TASK DESCRIPTION ::
Once the line holding "A família perfeita - Lisa Jewell (85, 2315)" is found in the entries below, restate it and each line after it word for word, with no pictures.
══════════
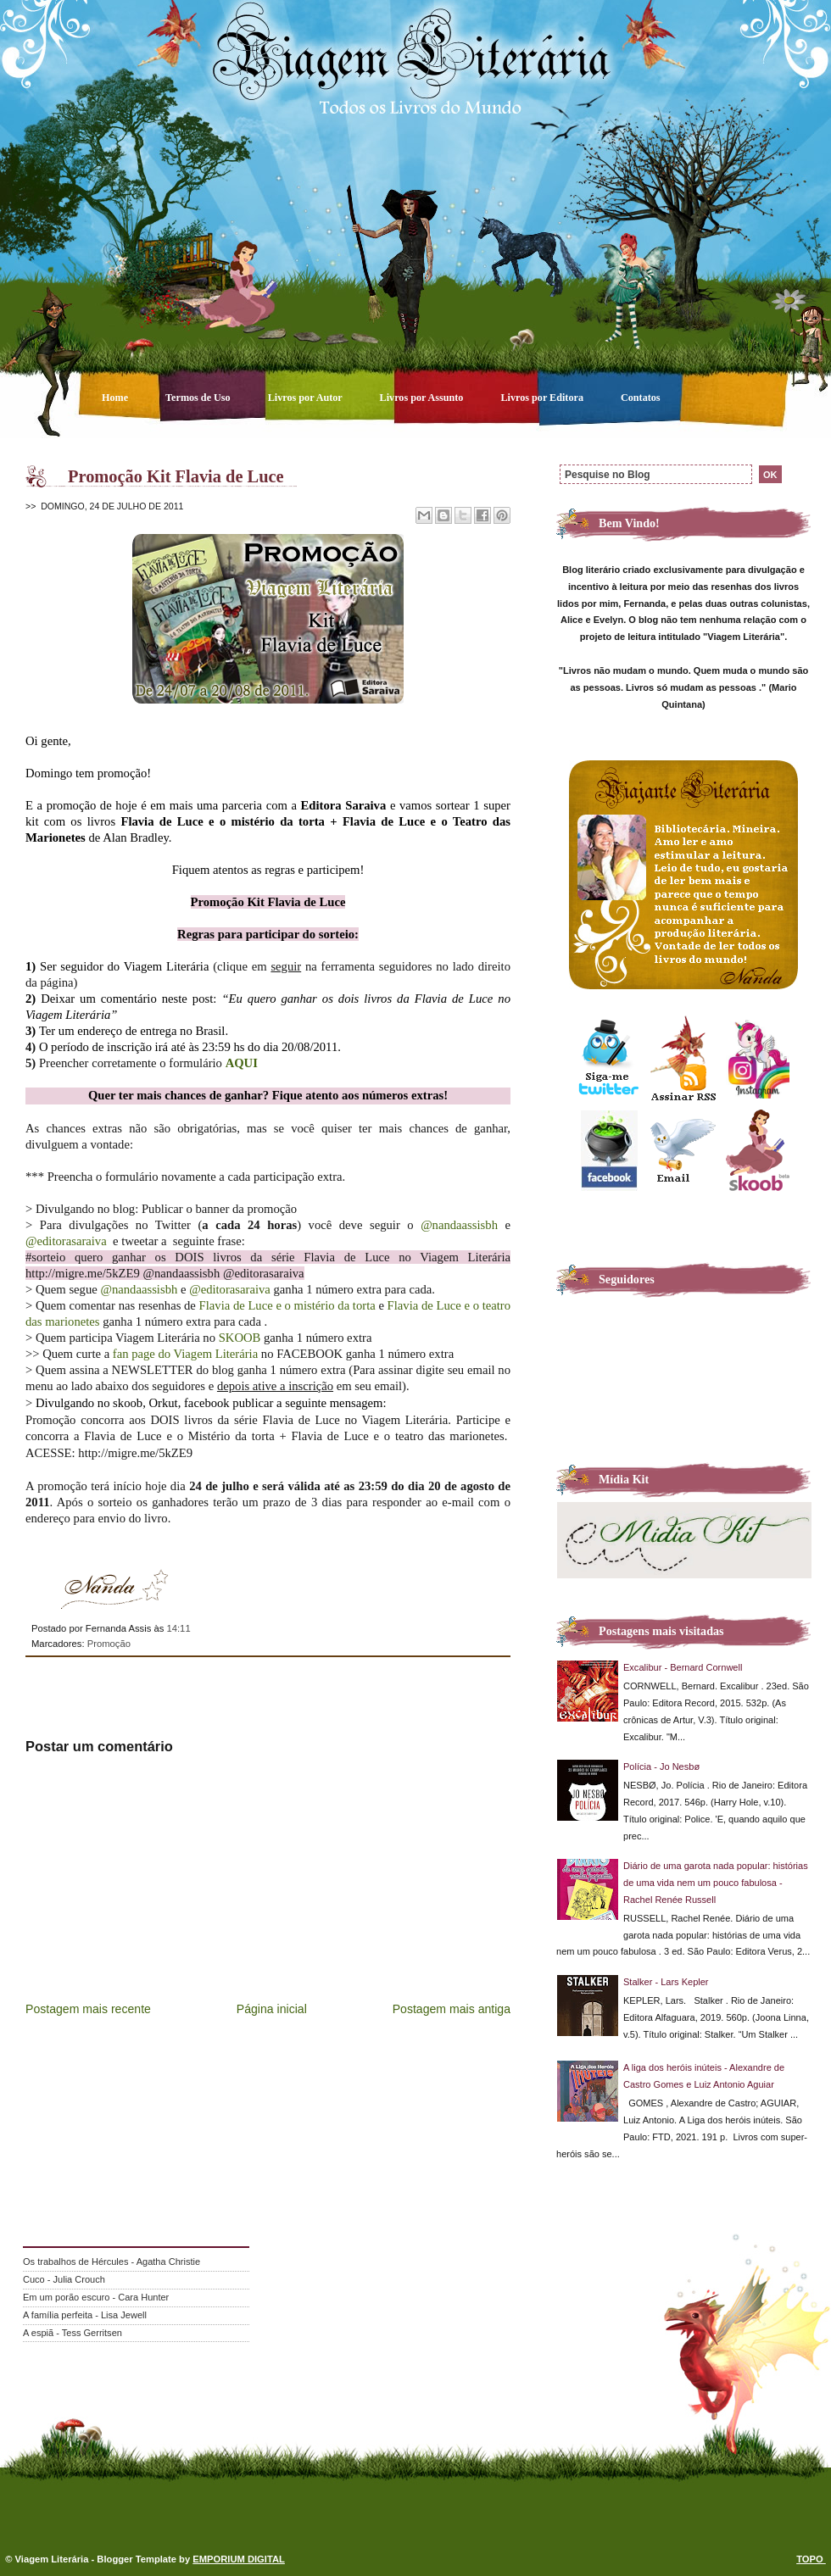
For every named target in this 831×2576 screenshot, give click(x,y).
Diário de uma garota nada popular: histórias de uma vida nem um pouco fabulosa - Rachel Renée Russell (715, 1883)
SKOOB (240, 1337)
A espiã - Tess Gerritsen (72, 2333)
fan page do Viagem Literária (185, 1353)
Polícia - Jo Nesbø (661, 1766)
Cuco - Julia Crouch (64, 2279)
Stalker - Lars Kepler (666, 1982)
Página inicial (272, 2009)
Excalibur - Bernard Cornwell (682, 1667)
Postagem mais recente (88, 2009)
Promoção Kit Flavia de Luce (176, 476)
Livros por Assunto (423, 397)
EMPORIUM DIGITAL (238, 2559)
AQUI (242, 1063)
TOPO (811, 2559)
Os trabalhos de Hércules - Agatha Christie (111, 2261)
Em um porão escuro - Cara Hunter (96, 2297)
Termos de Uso (199, 397)
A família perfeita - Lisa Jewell (85, 2315)
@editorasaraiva (66, 1241)
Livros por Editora (543, 397)
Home (116, 397)
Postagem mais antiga (451, 2009)
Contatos (641, 397)
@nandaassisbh (459, 1225)
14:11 (178, 1628)
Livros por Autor (306, 397)
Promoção (109, 1644)
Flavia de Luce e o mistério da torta (287, 1305)
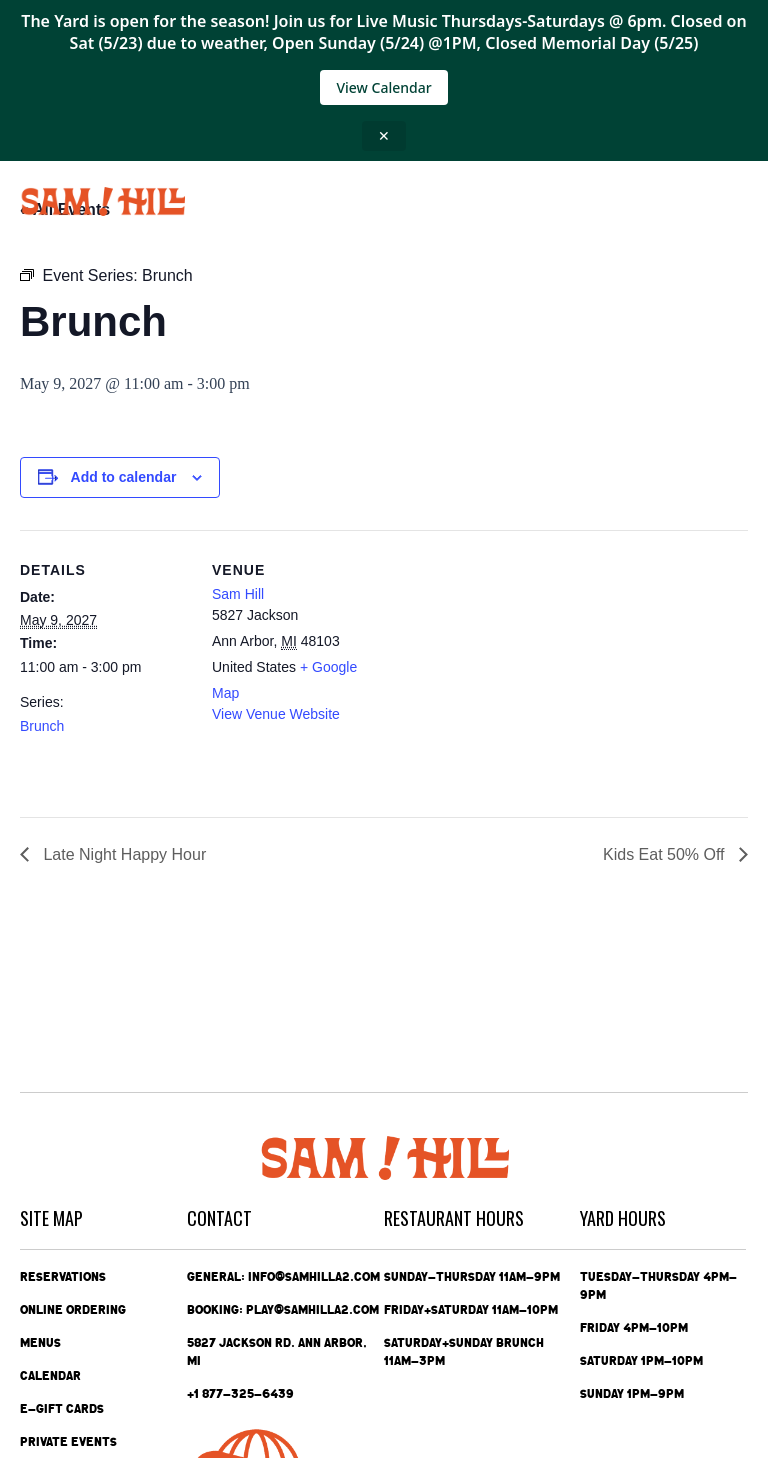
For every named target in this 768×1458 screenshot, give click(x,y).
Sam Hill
══════════
SOLVED PROBLEM ::
A família perfeita - Lisa Jewell (85, 2315)
@editorasaraiva (66, 1241)
Livros por Editora (543, 397)
Home (116, 397)
Postagem mais antiga (451, 2009)
Contatos (641, 397)
@nandaassisbh (459, 1225)
14:11 (178, 1628)
Livros por Autor (306, 397)
Promoção (109, 1644)
Flavia de Luce e o mistério da torta (287, 1305)
For every named target in this 768×1458 screenshot, give click(x,y).
Sam Hill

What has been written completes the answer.